BEGIN Dataset records

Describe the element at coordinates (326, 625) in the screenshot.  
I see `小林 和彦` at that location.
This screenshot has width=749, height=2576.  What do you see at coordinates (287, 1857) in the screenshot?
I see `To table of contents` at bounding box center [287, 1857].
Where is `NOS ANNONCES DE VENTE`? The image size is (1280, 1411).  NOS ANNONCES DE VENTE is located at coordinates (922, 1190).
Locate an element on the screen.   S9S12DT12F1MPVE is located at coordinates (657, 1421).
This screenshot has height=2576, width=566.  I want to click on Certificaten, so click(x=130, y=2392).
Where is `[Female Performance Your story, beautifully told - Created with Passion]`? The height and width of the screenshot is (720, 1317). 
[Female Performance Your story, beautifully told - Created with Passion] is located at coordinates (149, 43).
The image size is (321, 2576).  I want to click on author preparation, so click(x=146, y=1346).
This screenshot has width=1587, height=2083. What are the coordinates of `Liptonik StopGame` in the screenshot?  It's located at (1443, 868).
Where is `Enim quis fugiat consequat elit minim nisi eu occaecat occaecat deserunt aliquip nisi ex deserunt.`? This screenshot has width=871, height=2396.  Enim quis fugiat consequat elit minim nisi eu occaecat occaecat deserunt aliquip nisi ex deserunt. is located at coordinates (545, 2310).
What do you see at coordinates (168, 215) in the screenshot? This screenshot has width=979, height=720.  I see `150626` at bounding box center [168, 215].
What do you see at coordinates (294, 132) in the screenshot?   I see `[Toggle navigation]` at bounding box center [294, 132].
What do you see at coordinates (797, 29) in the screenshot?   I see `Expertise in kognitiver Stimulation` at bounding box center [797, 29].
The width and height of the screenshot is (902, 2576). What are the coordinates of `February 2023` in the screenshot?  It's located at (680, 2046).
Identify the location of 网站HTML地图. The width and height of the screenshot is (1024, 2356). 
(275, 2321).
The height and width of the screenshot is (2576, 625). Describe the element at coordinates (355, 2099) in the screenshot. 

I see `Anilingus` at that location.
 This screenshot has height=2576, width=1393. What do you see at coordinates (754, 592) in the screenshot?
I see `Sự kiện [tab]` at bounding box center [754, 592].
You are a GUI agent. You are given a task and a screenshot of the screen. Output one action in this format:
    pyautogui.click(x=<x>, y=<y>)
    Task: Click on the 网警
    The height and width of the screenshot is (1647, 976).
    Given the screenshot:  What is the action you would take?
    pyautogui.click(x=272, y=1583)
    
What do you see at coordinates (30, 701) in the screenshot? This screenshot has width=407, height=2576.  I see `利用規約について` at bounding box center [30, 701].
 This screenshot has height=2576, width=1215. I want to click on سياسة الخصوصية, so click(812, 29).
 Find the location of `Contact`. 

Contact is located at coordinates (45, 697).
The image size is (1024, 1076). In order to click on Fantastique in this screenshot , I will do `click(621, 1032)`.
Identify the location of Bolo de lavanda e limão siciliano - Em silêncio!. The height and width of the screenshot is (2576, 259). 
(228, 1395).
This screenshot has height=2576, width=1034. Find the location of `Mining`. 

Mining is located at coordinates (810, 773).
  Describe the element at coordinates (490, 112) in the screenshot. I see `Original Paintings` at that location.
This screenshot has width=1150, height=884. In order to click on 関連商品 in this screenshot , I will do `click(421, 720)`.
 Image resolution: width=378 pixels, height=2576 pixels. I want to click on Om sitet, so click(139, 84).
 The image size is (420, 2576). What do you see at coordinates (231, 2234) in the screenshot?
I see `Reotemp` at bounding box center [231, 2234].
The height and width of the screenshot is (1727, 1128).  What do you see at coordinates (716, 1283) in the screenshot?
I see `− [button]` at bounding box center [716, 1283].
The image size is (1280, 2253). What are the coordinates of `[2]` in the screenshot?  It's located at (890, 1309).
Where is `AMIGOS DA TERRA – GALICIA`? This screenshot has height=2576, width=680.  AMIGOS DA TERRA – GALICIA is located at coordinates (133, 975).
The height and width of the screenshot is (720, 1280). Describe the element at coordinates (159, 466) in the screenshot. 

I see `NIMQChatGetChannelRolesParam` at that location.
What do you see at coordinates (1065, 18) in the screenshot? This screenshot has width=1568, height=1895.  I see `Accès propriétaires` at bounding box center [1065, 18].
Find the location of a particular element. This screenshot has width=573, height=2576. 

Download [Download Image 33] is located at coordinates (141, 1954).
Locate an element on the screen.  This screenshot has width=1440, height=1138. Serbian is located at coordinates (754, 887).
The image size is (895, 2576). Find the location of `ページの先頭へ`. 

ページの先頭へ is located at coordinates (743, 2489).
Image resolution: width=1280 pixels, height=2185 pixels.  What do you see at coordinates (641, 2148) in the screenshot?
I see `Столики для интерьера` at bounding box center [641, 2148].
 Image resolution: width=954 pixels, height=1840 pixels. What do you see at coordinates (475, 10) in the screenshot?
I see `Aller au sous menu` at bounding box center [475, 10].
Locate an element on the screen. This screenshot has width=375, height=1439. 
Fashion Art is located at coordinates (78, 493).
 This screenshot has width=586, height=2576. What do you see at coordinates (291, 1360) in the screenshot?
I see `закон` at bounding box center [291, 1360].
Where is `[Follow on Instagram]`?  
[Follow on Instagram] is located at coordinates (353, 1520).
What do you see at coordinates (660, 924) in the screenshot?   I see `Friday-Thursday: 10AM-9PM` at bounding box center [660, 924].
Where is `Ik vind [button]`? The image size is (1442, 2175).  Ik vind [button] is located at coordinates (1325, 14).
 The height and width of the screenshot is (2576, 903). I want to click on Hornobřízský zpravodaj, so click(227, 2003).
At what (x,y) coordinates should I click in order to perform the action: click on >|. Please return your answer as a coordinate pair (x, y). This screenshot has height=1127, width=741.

END Dataset records

▶ [Work instructions] The answer should consist of every entry, repeated word for word.

▶ [Task solution]
Describe the element at coordinates (326, 625) in the screenshot.  
I see `小林 和彦` at that location.
This screenshot has width=749, height=2576.  What do you see at coordinates (287, 1857) in the screenshot?
I see `To table of contents` at bounding box center [287, 1857].
Where is `NOS ANNONCES DE VENTE`? The image size is (1280, 1411).  NOS ANNONCES DE VENTE is located at coordinates (922, 1190).
Locate an element on the screen.   S9S12DT12F1MPVE is located at coordinates (657, 1421).
This screenshot has height=2576, width=566.  I want to click on Certificaten, so click(x=130, y=2392).
Where is `[Female Performance Your story, beautifully told - Created with Passion]`? The height and width of the screenshot is (720, 1317). 
[Female Performance Your story, beautifully told - Created with Passion] is located at coordinates (149, 43).
The image size is (321, 2576).  I want to click on author preparation, so click(x=146, y=1346).
This screenshot has width=1587, height=2083. What are the coordinates of `Liptonik StopGame` in the screenshot?  It's located at (1443, 868).
Where is `Enim quis fugiat consequat elit minim nisi eu occaecat occaecat deserunt aliquip nisi ex deserunt.`? This screenshot has width=871, height=2396.  Enim quis fugiat consequat elit minim nisi eu occaecat occaecat deserunt aliquip nisi ex deserunt. is located at coordinates (545, 2310).
What do you see at coordinates (168, 215) in the screenshot? This screenshot has width=979, height=720.  I see `150626` at bounding box center [168, 215].
What do you see at coordinates (294, 132) in the screenshot?   I see `[Toggle navigation]` at bounding box center [294, 132].
What do you see at coordinates (797, 29) in the screenshot?   I see `Expertise in kognitiver Stimulation` at bounding box center [797, 29].
The width and height of the screenshot is (902, 2576). What are the coordinates of `February 2023` in the screenshot?  It's located at (680, 2046).
Identify the location of 网站HTML地图. The width and height of the screenshot is (1024, 2356). 
(275, 2321).
The height and width of the screenshot is (2576, 625). Describe the element at coordinates (355, 2099) in the screenshot. 

I see `Anilingus` at that location.
 This screenshot has height=2576, width=1393. What do you see at coordinates (754, 592) in the screenshot?
I see `Sự kiện [tab]` at bounding box center [754, 592].
You are a GUI agent. You are given a task and a screenshot of the screen. Output one action in this format:
    pyautogui.click(x=<x>, y=<y>)
    Task: Click on the 网警
    The height and width of the screenshot is (1647, 976).
    Given the screenshot:  What is the action you would take?
    pyautogui.click(x=272, y=1583)
    
What do you see at coordinates (30, 701) in the screenshot? This screenshot has width=407, height=2576.  I see `利用規約について` at bounding box center [30, 701].
 This screenshot has height=2576, width=1215. I want to click on سياسة الخصوصية, so click(812, 29).
 Find the location of `Contact`. 

Contact is located at coordinates (45, 697).
The image size is (1024, 1076). In order to click on Fantastique in this screenshot , I will do `click(621, 1032)`.
Identify the location of Bolo de lavanda e limão siciliano - Em silêncio!. The height and width of the screenshot is (2576, 259). 
(228, 1395).
This screenshot has height=2576, width=1034. Find the location of `Mining`. 

Mining is located at coordinates (810, 773).
  Describe the element at coordinates (490, 112) in the screenshot. I see `Original Paintings` at that location.
This screenshot has width=1150, height=884. In order to click on 関連商品 in this screenshot , I will do `click(421, 720)`.
 Image resolution: width=378 pixels, height=2576 pixels. I want to click on Om sitet, so click(139, 84).
 The image size is (420, 2576). What do you see at coordinates (231, 2234) in the screenshot?
I see `Reotemp` at bounding box center [231, 2234].
The height and width of the screenshot is (1727, 1128).  What do you see at coordinates (716, 1283) in the screenshot?
I see `− [button]` at bounding box center [716, 1283].
The image size is (1280, 2253). What are the coordinates of `[2]` in the screenshot?  It's located at (890, 1309).
Where is `AMIGOS DA TERRA – GALICIA`? This screenshot has height=2576, width=680.  AMIGOS DA TERRA – GALICIA is located at coordinates (133, 975).
The height and width of the screenshot is (720, 1280). Describe the element at coordinates (159, 466) in the screenshot. 

I see `NIMQChatGetChannelRolesParam` at that location.
What do you see at coordinates (1065, 18) in the screenshot? This screenshot has width=1568, height=1895.  I see `Accès propriétaires` at bounding box center [1065, 18].
Find the location of a particular element. This screenshot has width=573, height=2576. 

Download [Download Image 33] is located at coordinates (141, 1954).
Locate an element on the screen.  This screenshot has width=1440, height=1138. Serbian is located at coordinates (754, 887).
The image size is (895, 2576). Find the location of `ページの先頭へ`. 

ページの先頭へ is located at coordinates (743, 2489).
Image resolution: width=1280 pixels, height=2185 pixels.  What do you see at coordinates (641, 2148) in the screenshot?
I see `Столики для интерьера` at bounding box center [641, 2148].
 Image resolution: width=954 pixels, height=1840 pixels. What do you see at coordinates (475, 10) in the screenshot?
I see `Aller au sous menu` at bounding box center [475, 10].
Locate an element on the screen. This screenshot has width=375, height=1439. 
Fashion Art is located at coordinates (78, 493).
 This screenshot has width=586, height=2576. What do you see at coordinates (291, 1360) in the screenshot?
I see `закон` at bounding box center [291, 1360].
Where is `[Follow on Instagram]`?  
[Follow on Instagram] is located at coordinates (353, 1520).
What do you see at coordinates (660, 924) in the screenshot?   I see `Friday-Thursday: 10AM-9PM` at bounding box center [660, 924].
Where is `Ik vind [button]`? The image size is (1442, 2175).  Ik vind [button] is located at coordinates (1325, 14).
 The height and width of the screenshot is (2576, 903). I want to click on Hornobřízský zpravodaj, so click(227, 2003).
At what (x,y) coordinates should I click in order to perform the action: click on >|. Please return your answer as a coordinate pair (x, y). This screenshot has height=1127, width=741.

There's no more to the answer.